## [THE TASK]
From the records, pick out and copy each line containing "Gardena".

******

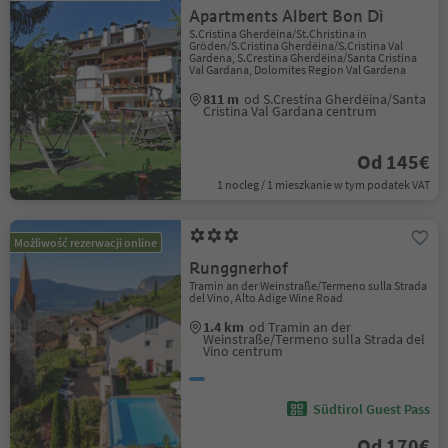
Apartments Albert Bon Dì
S.Cristina Gherdëina/St.Christina in
Gröden/S.Cristina Gherdëina/S.Cristina Val
Gardena, S.Crestina Gherdëina/Santa Cristina
Val Gardana, Dolomites Region Val Gardena
811 m
od S.Crestina Gherdëina/Santa
Cristina Val Gardana centrum
Od 145€
1 nocleg / 1 mieszkanie w tym podatek VAT
Możliwość rezerwacji online
Runggnerhof
Tramin an der Weinstraße/Termeno sulla Strada
del Vino, Alto Adige Wine Road
1.4 km
od Tramin an der
Weinstraße/Termeno sulla Strada del
Vino centrum
Südtirol Guest Pass
Od 170€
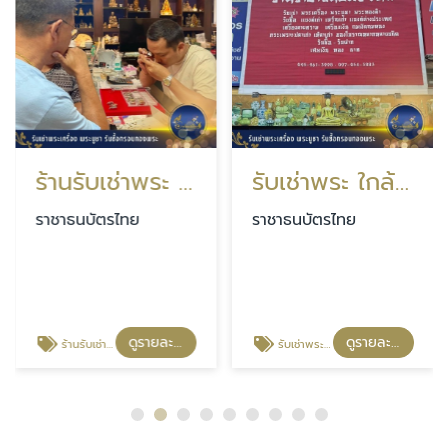
ร้านรับเช่าพระ อุดรธานี
รับเช่าพระ ใกล้ฉัน
ราชาธนบัตรไทย
ราชาธนบัตรไทย
ดูรายละเอียด
ดูรายละเอียด
ร้านรับเช่าพระ อุดรธานี
รับเช่าพระ ใกล้ฉัน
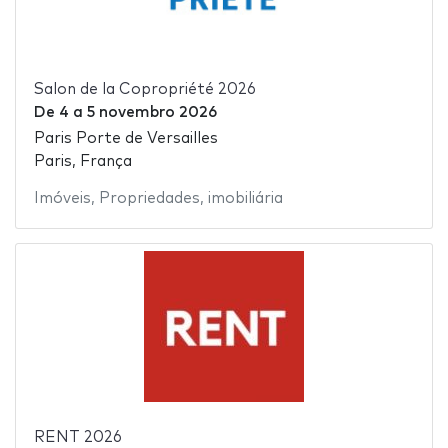
Salon de la Copropriété 2026
De
4
a
5 novembro 2026
Paris Porte de Versailles
Paris, França
Imóveis
,
Propriedades
,
imobiliária
RENT 2026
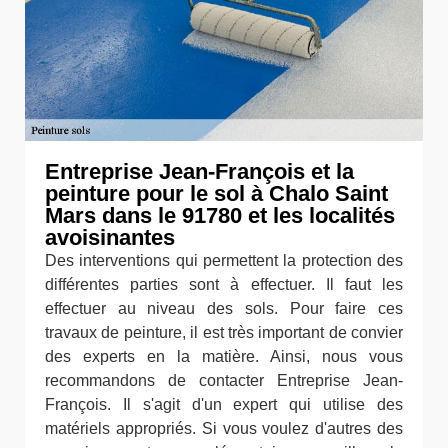
Entreprise Jean-François et la
peinture pour le sol à Chalo Saint
Mars dans le 91780 et les localités
avoisinantes
Des interventions qui permettent la protection des
différentes parties sont à effectuer. Il faut les
effectuer au niveau des sols. Pour faire ces
travaux de peinture, il est très important de convier
des experts en la matière. Ainsi, nous vous
recommandons de contacter Entreprise Jean-
François. Il s'agit d'un expert qui utilise des
matériels appropriés. Si vous voulez d'autres des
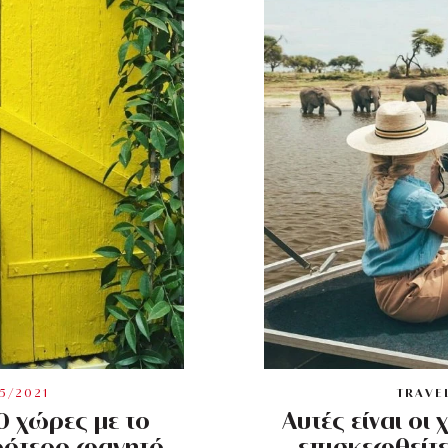
5/2021
TRAVE
10 χώρες με το
Αυτές είναι οι
ιρότερο φαγητό
επισκεφθείτε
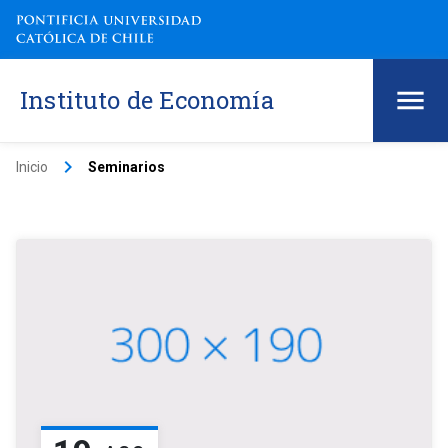
Instituto de Economía
keyboard_arrow_right
Inicio
Seminarios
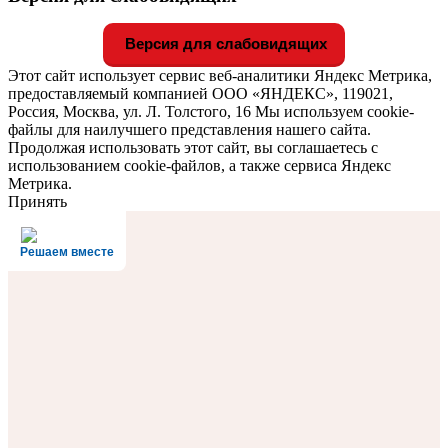
Версия для слабовидящих
Этот сайт использует сервис веб-аналитики Яндекс Метрика,
предоставляемый компанией ООО «ЯНДЕКС», 119021,
Россия, Москва, ул. Л. Толстого, 16 Мы используем cookie-
файлы для наилучшего представления нашего сайта.
Продолжая использовать этот сайт, вы соглашаетесь с
использованием cookie-файлов, а также сервиса Яндекс
Метрика.
Принять
Решаем вместе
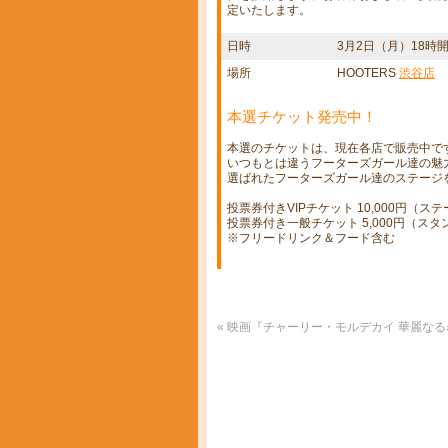
定いたします。
日時
3月2日（月）18時
場所
HOOTERS
渋谷店
本選チケット発売中！
本選のチケットは、現在各店で販売中で
いつもとは違うフーターズガール達の魅
選ばれたフーターズガール達のステージ
投票券付きVIPチケット 10,000円（ス
投票券付き一般チケット 5,000円（スタ
※フリードリンク＆フード含む
«
映画『チャーリー・モルデカイ 華麗な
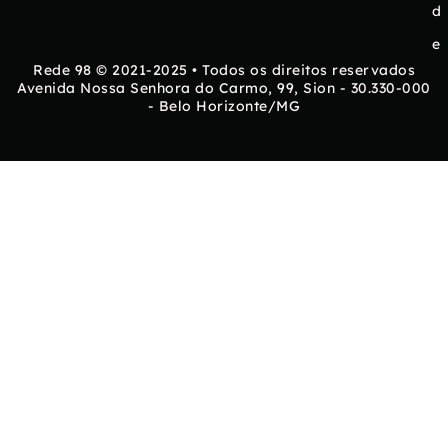
d
e
Rede 98 © 2021-2025 • Todos os direitos reservados
Avenida Nossa Senhora do Carmo, 99, Sion - 30.330-000
- Belo Horizonte/MG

******

## [TASK RESPONSE]
Gardena, S.Crestina Gherdëina/Santa Cristina
Val Gardana, Dolomites Region Val Gardena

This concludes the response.